De son côté, Christophe Michaut s’intéresse aux chances de réussite comparées d’étudiants inscrits dans une antenne universitaire et d’étudiants inscrits dans une université centrale. La création de ces antennes visait en effet à favoriser les régions moins propices aux études supérieures. Deux méthodes sont utilisées dans cette étude : un questionnaire sur les conditions de fonctionnement des premiers cycles et trois études de cas, deux dans des centres universitaires et une dans une antenne. L’auteur conclut qu’il n’y a pas de lien systématique et scientifique entre les conditions structurelles des universités et le rendement scolaire des étudiants.
L’intéressante problématique de la contamination des concepts et des mesures est abordée par Joao Barroso dans son étude du rôle et du pouvoir de l’État portugais dans le fonctionnement du système éducatif. Selon Barroso, la complexité actuelle du système de régulation de l’éducation exige de donner à l’État un rôle renouvelé (p. 171), un rôle de métarégulation qui permettrait de préserver l’équilibre, actuellement très précaire, entre le respect de l’individu et celui de la collectivité, un phénomène identifié par d’autres auteurs du collectif sous les principes de liberté et d’égalité.
Cet ouvrage possède des forces certaines. En premier lieu, fidèle à la tradition française, sa plus grande force, selon moi, réside dans la structure théorique et conceptuelle des textes, rare en francophonie canadienne et chez les auteurs américains. La description très bien documentée et l’analyse, surtout théorique, des transformations vécues par les systèmes éducatifs de certains pays européens intéresseront plusieurs lecteurs et lectrices. Je constate également quelques faiblesses. Par exemple, les textes tendent à être lourds et même parfois confus. Plusieurs pistes et questions sont introduites, mais dans la plupart des textes, les méthodes pour recueillir les données sont peu explicitées et les réponses demeurent vagues. Je constate aussi la présence de biais idéologiques quant aux impacts négatifs du libéralisme et de la mondialisation sur l’éducation.

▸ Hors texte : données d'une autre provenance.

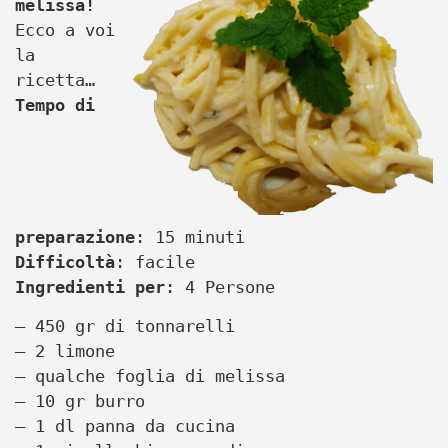
melissa!
Ecco a voi
la
ricetta…
Tempo di
preparazione
: 15 minuti
Difficoltà
: facile
Ingredienti per
: 4 Persone
– 450 gr di tonnarelli
– 2 limone
– qualche foglia di melissa
– 10 gr burro
– 1 dl panna da cucina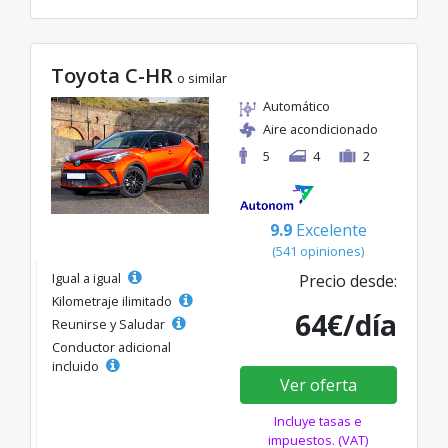
Toyota C-HR
o similar
Automático
Aire acondicionado
5
4
2
9.9
Excelente
(541 opiniones)
Igual a igual
Precio desde:
Kilometraje ilimitado
64€/día
Reunirse y Saludar
Conductor adicional
incluido
Ver oferta
Incluye tasas e
impuestos. (VAT)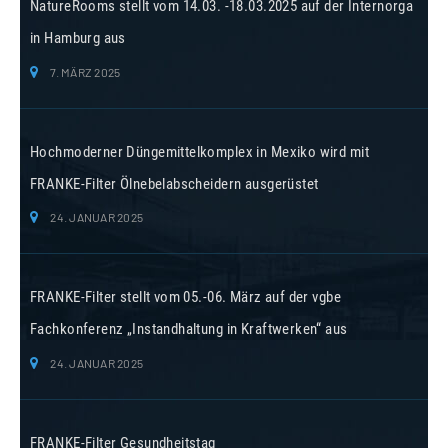
NatureRooms stellt vom 14.03. -18.03.2025 auf der Internorga
in Hamburg aus
7. MÄRZ 2025
Hochmoderner Düngemittelkomplex in Mexiko wird mit
FRANKE-Filter Ölnebelabscheidern ausgerüstet
24. JANUAR 2025
FRANKE-Filter stellt vom 05.-06. März auf der vgbe
Fachkonferenz „Instandhaltung in Kraftwerken“ aus
24. JANUAR 2025
FRANKE-Filter Gesundheitstag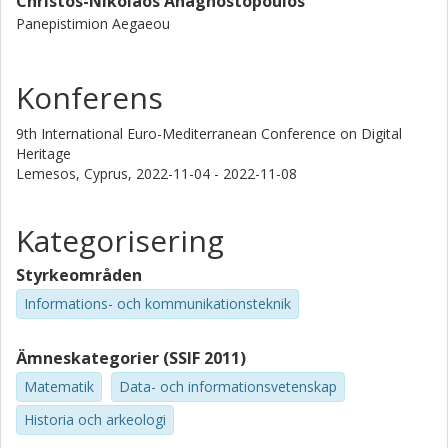
Christos-Nikolaos Anagnostopoulos
Panepistimion Aegaeou
Konferens
9th International Euro-Mediterranean Conference on Digital
Heritage
Lemesos, Cyprus,
2022-11-04 - 2022-11-08
Kategorisering
Styrkeområden
Informations- och kommunikationsteknik
Ämneskategorier (SSIF 2011)
Matematik
Data- och informationsvetenskap
Historia och arkeologi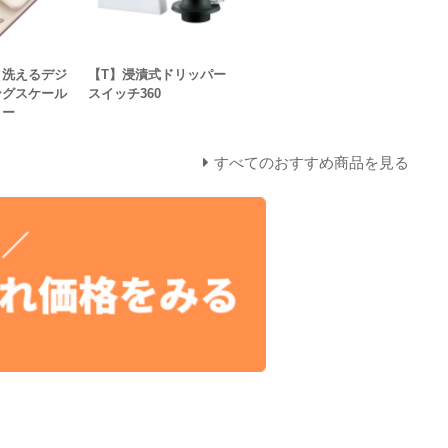
】洗えるデジ
【T】浸漬式ドリッパー
ングスケール
スイッチ360
リー
すべてのおすすめ商品を見る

Toutefois, malgré ces faiblesses et un contexte fortement différent des contextes éducatifs québécois et canadiens, ce qui exige une bonne connaissance des systèmes scolaires européens, il est intéressant de constater la présence de convergences entre les problématiques que nous vivons et celles décrites dans l’ouvrage, dont la crainte que la primauté des droits individuels sur le bien commun n’entraîne la réémergence d’importantes inégalités sociales à l’école et par l’école.